Problem: Repeat exactly the lines from the start of the records below through the line that contains "The width and", including both.

Data to use:
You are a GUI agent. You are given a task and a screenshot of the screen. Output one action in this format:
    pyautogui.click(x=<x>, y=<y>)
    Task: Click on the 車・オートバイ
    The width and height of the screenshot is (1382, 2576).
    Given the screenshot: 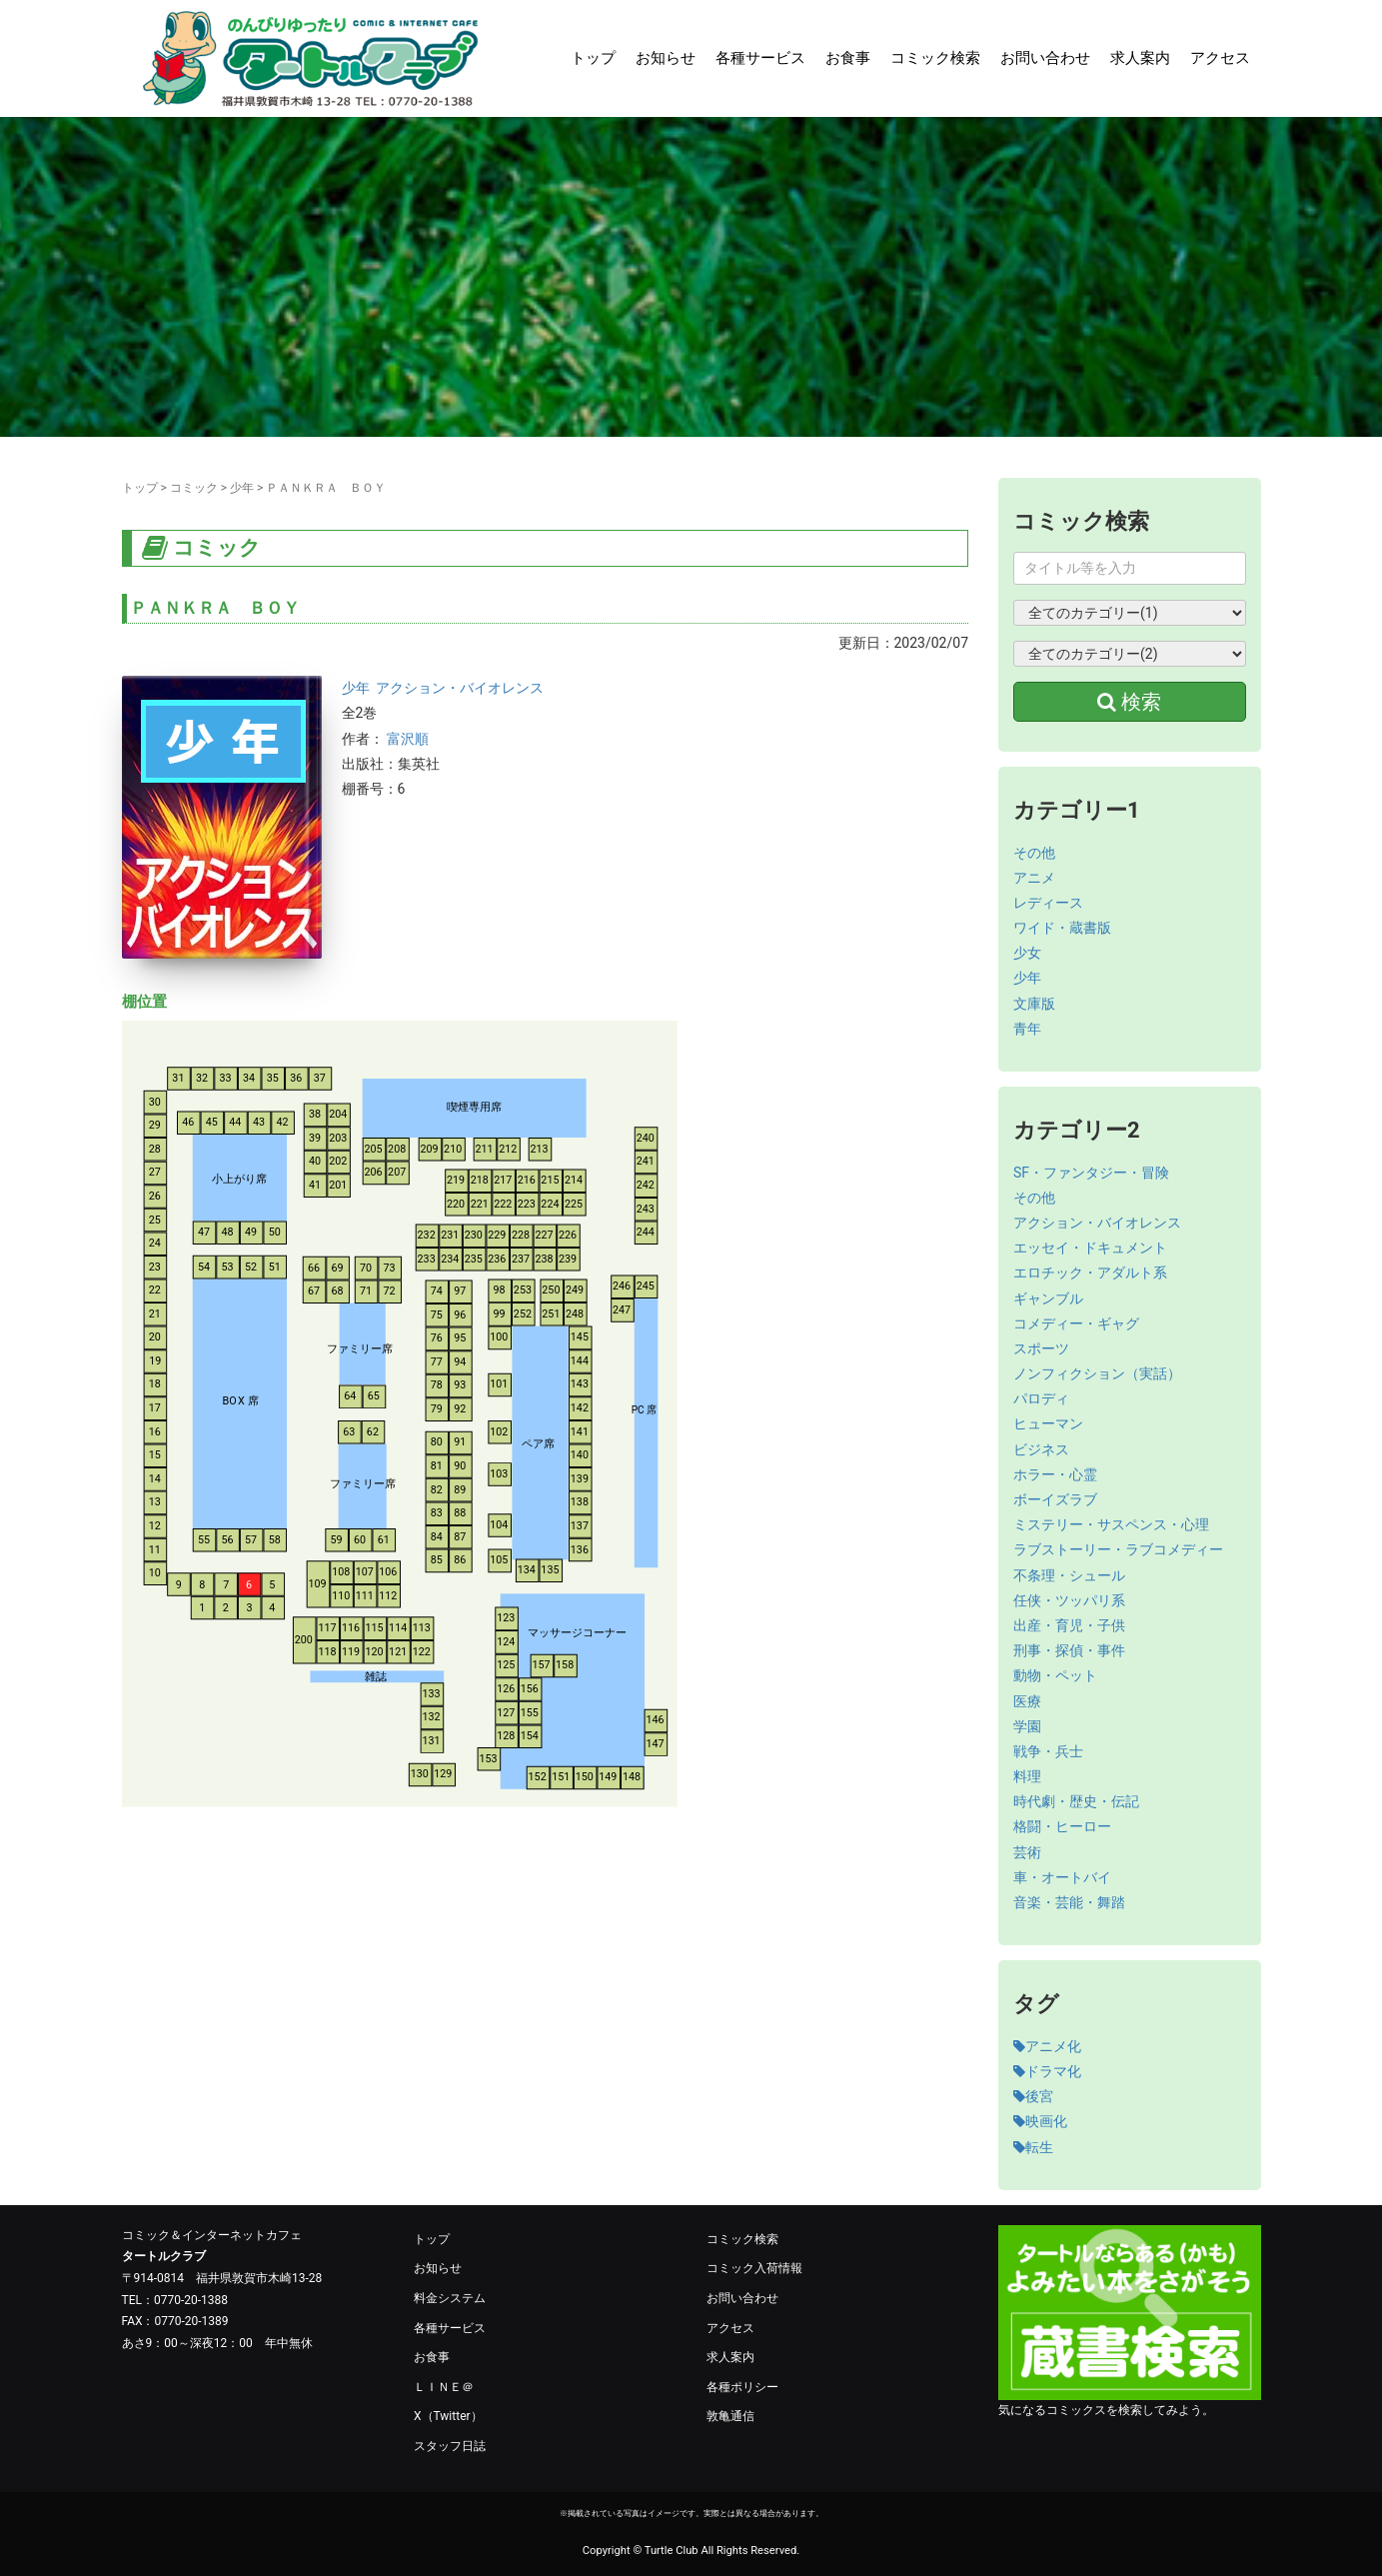 What is the action you would take?
    pyautogui.click(x=1062, y=1877)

Written solution:
You are a GUI agent. You are given a task and a screenshot of the screen. Output one action in this format:
    pyautogui.click(x=<x>, y=<y>)
    Task: Click on the 車・オートバイ
    The width and height of the screenshot is (1382, 2576).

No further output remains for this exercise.